Иен Пирс, также автор «таинственных» рассказов, сравнивал Конан Дойля с психоаналитиком: он, мол, разлагает на атомы тайную, скрытую за словами и жестами жизнь своих клиентов. В 1987 году в рецензии на опубликованную в 1924 году автобиографию Конан Дойля «Воспоминания и приключения» Грин отмечает: «Складывается впечатление, что Конан Дойль, человек добрый и располагающий к себе, испытывал страх перед откровенностью. Он раскрывает свою жизнь, но не самого себя».

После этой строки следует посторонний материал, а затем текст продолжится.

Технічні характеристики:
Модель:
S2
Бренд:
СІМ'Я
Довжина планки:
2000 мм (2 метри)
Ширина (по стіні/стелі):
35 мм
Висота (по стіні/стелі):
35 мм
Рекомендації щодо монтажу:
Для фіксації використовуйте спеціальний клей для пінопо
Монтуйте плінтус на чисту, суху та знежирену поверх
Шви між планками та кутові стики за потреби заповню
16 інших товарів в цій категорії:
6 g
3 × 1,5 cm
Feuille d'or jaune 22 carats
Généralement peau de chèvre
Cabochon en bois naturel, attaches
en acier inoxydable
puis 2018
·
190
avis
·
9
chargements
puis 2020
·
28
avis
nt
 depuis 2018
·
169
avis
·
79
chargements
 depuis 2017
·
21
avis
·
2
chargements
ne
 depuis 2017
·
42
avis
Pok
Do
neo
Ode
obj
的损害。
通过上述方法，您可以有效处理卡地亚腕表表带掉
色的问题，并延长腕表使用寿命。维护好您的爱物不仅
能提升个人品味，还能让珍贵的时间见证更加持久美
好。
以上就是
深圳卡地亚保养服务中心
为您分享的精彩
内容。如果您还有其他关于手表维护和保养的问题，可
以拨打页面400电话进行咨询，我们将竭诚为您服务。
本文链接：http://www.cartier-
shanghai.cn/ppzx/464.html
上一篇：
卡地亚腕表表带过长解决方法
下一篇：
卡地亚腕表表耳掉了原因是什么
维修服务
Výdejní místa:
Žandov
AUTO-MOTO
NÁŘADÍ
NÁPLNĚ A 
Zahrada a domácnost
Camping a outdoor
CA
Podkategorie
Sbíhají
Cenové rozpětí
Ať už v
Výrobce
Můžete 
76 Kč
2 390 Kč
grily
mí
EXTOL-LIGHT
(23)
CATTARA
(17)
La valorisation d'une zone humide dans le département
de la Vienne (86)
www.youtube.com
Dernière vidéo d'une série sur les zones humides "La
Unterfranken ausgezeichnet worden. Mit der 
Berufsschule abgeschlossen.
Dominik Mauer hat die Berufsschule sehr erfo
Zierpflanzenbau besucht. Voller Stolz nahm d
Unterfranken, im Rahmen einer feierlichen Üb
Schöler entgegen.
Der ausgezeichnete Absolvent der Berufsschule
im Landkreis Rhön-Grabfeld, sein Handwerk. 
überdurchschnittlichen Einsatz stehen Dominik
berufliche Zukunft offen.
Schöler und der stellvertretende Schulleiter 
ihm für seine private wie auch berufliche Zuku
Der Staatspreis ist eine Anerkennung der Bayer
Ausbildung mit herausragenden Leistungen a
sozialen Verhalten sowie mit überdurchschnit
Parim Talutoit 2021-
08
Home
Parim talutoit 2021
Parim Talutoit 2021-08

Чтобы добраться до «внутреннего человека», Грин обратился к фактам, о которых Конан Дойль умалчивает или старается обойти их стороной. Наиболее существенной казалась судьба его отца: Дойль-старший, эпилептик и запойный пьяница, угодил в сумасшедший дом. Но чем глубже Грин погружался в тему, тем отчетливее проступали в ней «дыры». Он ведь хотел не просто набросать ряд эпизодов из жизни Конан Дойля, он хотел знать о нем абсолютно все. В ранней своей таинственной повести «Хирург с Гастеровых болот» Конан Дойль начал было рассказывать о том, как сын запирает сошедшего с ума отца в клетку, однако этот эпизод так и остался в черновике. Не означало ли это, что Конан Дойль сам отправил отца в психбольницу? А маниакальная страсть Холмса к логике – не реакция ли на безумие Дойля-старшего? А на что намекает Конан Дойль в своем глубоко личностном стихотворении «Закрытая комната», когда утверждает, что у него «есть мысли, высказать которые нельзя»?

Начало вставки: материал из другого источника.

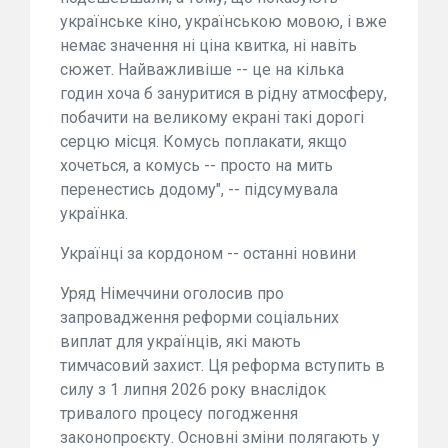
українське кіно, українською мовою, і вже
немає значення ні ціна квитка, ні навіть
сюжет. Найважливіше -- це на кілька
годин хоча б зануритися в рідну атмосферу,
побачити на великому екрані такі дорогі
серцю місця. Комусь поплакати, якщо
хочеться, а комусь -- просто на мить
перенестись додому", -- підсумувала
українка.
Українці за кордоном -- останні новини
Уряд Німеччини оголосив про
запровадження реформи соціальних
виплат для українців, які мають
тимчасовий захист. Ця реформа вступить в
силу з 1 липня 2026 року внаслідок
тривалого процесу погодження
законопроєкту. Основні зміни полягають у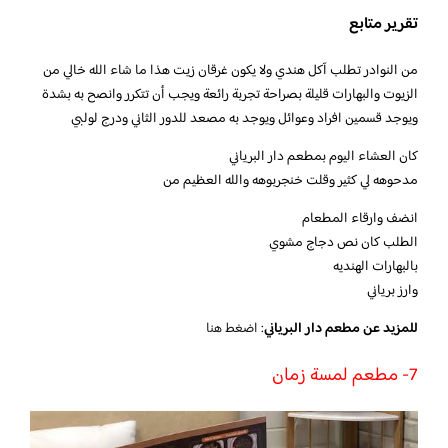
تقرير متابع
من النوادر تطلب آكل هندي ولا يكون غرقان زيت هذا ما شاء الله خالي من
الزيوت والبهارات قليلة بصراحة تجربة رائعة ويجب أن تتكرر وانصح به بشدة
ويوجد قسمين افراد وعوائل ويوجد به مصعد للدور الثاني ودرج لولبي
كان العشاء اليوم بمطعم دار البرياني
مدحوهه لي كثير وقلت خنجربوهه والله العظيم من
انضف وارقاء المطعام
الطلب كان نص دجاج مشوي
بالبهارات الهنديه
وارز برياني
للمزيد عن مطعم دار البرياني
:
اضغط هنا
7- مطعم لمسة زمان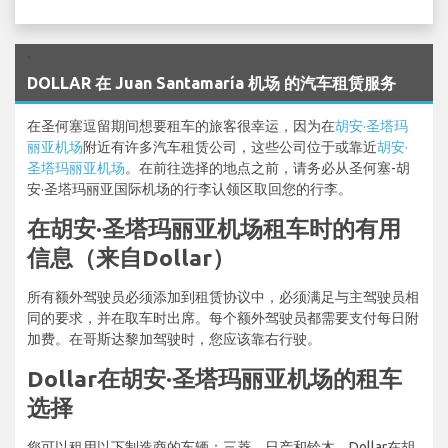
`
DOLLAR 在 Juan Santamaría 机场 的汽车租赁服务
在圣何塞逗留期间想要租车的旅客很幸运，因为在
胡安·圣塔玛
丽亚机场
附近有许多汽车租赁公司，这些公司位于或靠近
胡安·
圣塔玛丽亚机场
。在前往选择的地点之前，请务必从圣何塞-胡
安·圣塔玛丽亚国际机场的行李认领区取回您的行李。
在胡安·圣塔玛丽亚机场租车时的有用
信息（来自Dollar）
所有额外驾驶员必须添加到租赁协议中，必须满足与主驾驶员相
同的要求，并在取车时出席。每个额外驾驶员都需要支付每日附
加费。在哥斯达黎加驾驶时，您应该靠右行驶。
Dollar在胡安·圣塔玛丽亚机场的租车
选择
您可以租用以下制造商的车辆：三菱、日产和铃木。Dollar在胡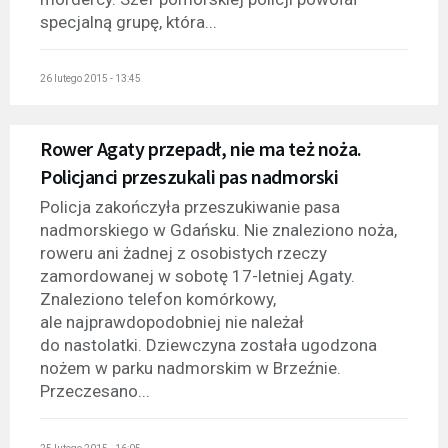
specjalną grupę, która...
26 lutego 2015 - 13:45
Rower Agaty przepadł, nie ma też noża.
Policjanci przeszukali pas nadmorski
Policja zakończyła przeszukiwanie pasa
nadmorskiego w Gdańsku. Nie znaleziono noża,
roweru ani żadnej z osobistych rzeczy
zamordowanej w sobotę 17-letniej Agaty.
Znaleziono telefon komórkowy,
ale najprawdopodobniej nie należał
do nastolatki. Dziewczyna została ugodzona
nożem w parku nadmorskim w Brzeźnie.
Przeczesano...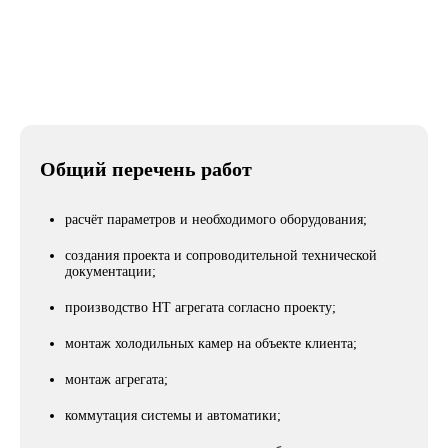
Город
Одесса
Общий перечень работ
расчёт параметров и необходимого оборудования;
создания проекта и сопроводительной технической
документации;
производство НТ агрегата согласно проекту;
монтаж холодильных камер на объекте клиента;
монтаж агрегата;
коммутация системы и автоматики;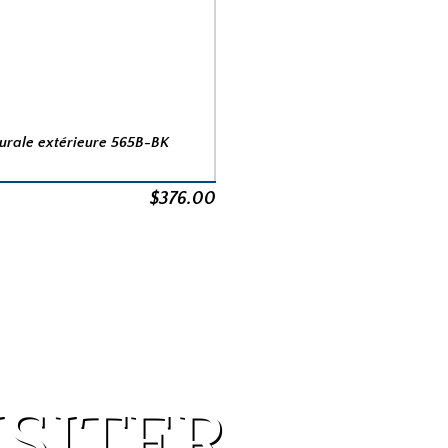
urale extérieure 565B-BK
$
376.00
ISITER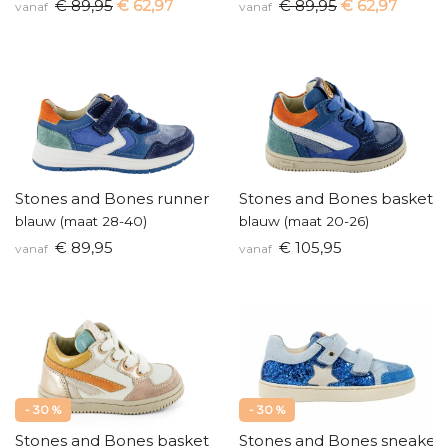
€ 89,95
€ 62,97
€ 89,95
€ 62,97
vanaf
vanaf
Stones and Bones runners
Stones and Bones baskette
blauw (maat 28-40)
blauw (maat 20-26)
€ 89,95
€ 105,95
vanaf
vanaf
- 30 %
- 30 %
Stones and Bones baskettertje
Stones and Bones sneaker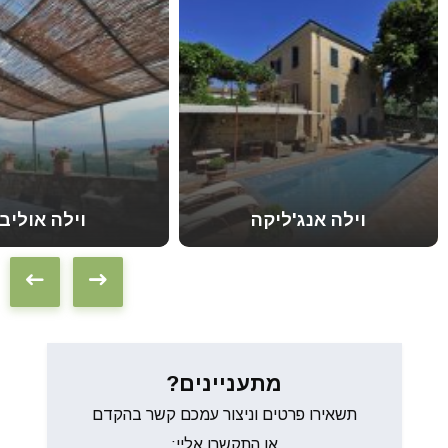
וילה אנג'ליקה
וילה אוליבו
מתעניינים?
תשאירו פרטים וניצור עמכם קשר בהקדם
או התקשרו אליי: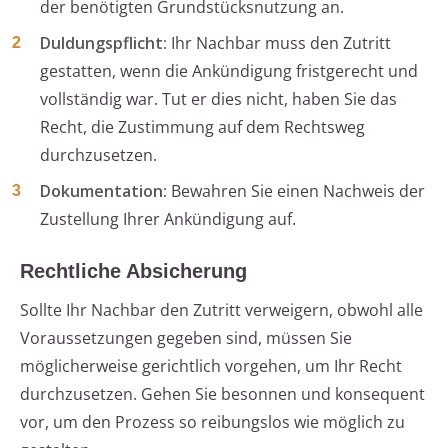
der benötigten Grundstücksnutzung an.
Duldungspflicht:
Ihr Nachbar muss den Zutritt
gestatten, wenn die Ankündigung fristgerecht und
vollständig war. Tut er dies nicht, haben Sie das
Recht, die Zustimmung auf dem Rechtsweg
durchzusetzen.
Dokumentation:
Bewahren Sie einen Nachweis der
Zustellung Ihrer Ankündigung auf.
Rechtliche Absicherung
Sollte Ihr Nachbar den Zutritt verweigern, obwohl alle
Voraussetzungen gegeben sind, müssen Sie
möglicherweise gerichtlich vorgehen, um Ihr Recht
durchzusetzen. Gehen Sie besonnen und konsequent
vor, um den Prozess so reibungslos wie möglich zu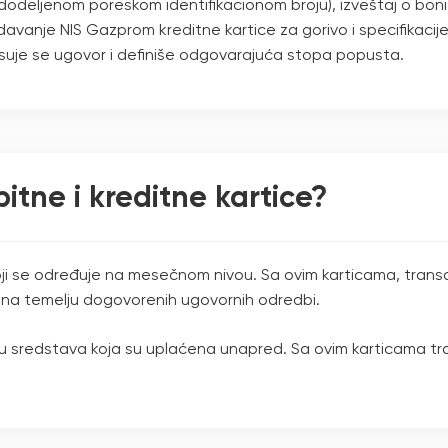
dodeljenom poreskom identifikacionom broju), izveštaj o bon
davanje NIS Gazprom kreditne kartice za gorivo i specifikacije
suje se ugovor i definiše odgovarajuća stopa popusta.
itne i kreditne kartice?
koji se određuje na mesečnom nivou. Sa ovim karticama, transa
ju na temelju dogovorenih ugovornih odredbi.
 sredstava koja su uplaćena unapred. Sa ovim karticama trans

Грин хотел создать биографический шедевр, историю жизни, в которой каждый последующий факт однозначно вытекал бы из предыдущего. Он хотел стать и Ватсоном, и Холмсом для Конан Дойля, стать не только жизнеописателем, но и расследователем его жизни. Слова Шерлока Холмса – «Факты! Факты! Факты! Я не могу лепить кирпичи без глины!» – постоянно звучали в его ушах, и Грин понял: чтобы осуществить задуманное, придется отыскать утраченный архив.

– Убийство, – ответил Оуэн Дадли Эдвардс, уважаемый специалист по Конан Дойлю. – Боюсь, именно на это указывают собранные улики.

Узнав от Гибсона, что Эдвардс проводит независимое расследование обстоятельств смерти Грина, я позвонил этому шерлокианцу в Шотландию. Эдвардс вместе с Грином пытался предотвратить распродажу архива, но вопреки всем протестам через два месяца после гибели Грина аукцион состоялся.

Эдвардс был уверен, что его друг «слишком много знал об этом архиве».

Он обещал поделиться со мной результатами своего расследования, и я незамедлительно вылетел в Шотландию. Встреча была назначена в гостинице на краю старого города, на холме, откуда за пеленой тумана скрывались средневековые замки. Где-то там Конан Дойль изучал медицину под руководством доктора Джозефа Белла, одного из прототипов Шерлока Холмса.

Однажды в аудитории Белл показал студентам стеклянную пробирку.

– Джентльмены, – сказал он, – в этом сосуде находится сильнейший наркотик, чрезвычайно горький на вкус.

После чего, к изумлению аудитории, Белл сунул палец в янтарного цвета жидкость, поднес его ко рту и облизал. Затем пояснил:

– Вы так и не сумели развить наблюдательность: я опустил в лекарство указательныйпалец, а лизнул – средний.

Эдвардс встретил меня в холле гостиницы. Это был низкорослый, толстенький, как груша, человек, с седыми бакенбардами и диковатой, всклокоченной бородой. В университете Эдинбурга Эдвардс преподавал историю. Он одевался в свитер, потертую твидовую куртку и носил на плече рюкзак.

Мы устроились за столиком в ресторане, и Эдвардс принялся перебирать принесенные с собой книги. Он был автором нескольких трудов, в том числе «В поисках Шерлока Холмса» – весьма удачной повести о молодых годах Конан Дойля. Однако сейчас он предъявил мне труды Грина.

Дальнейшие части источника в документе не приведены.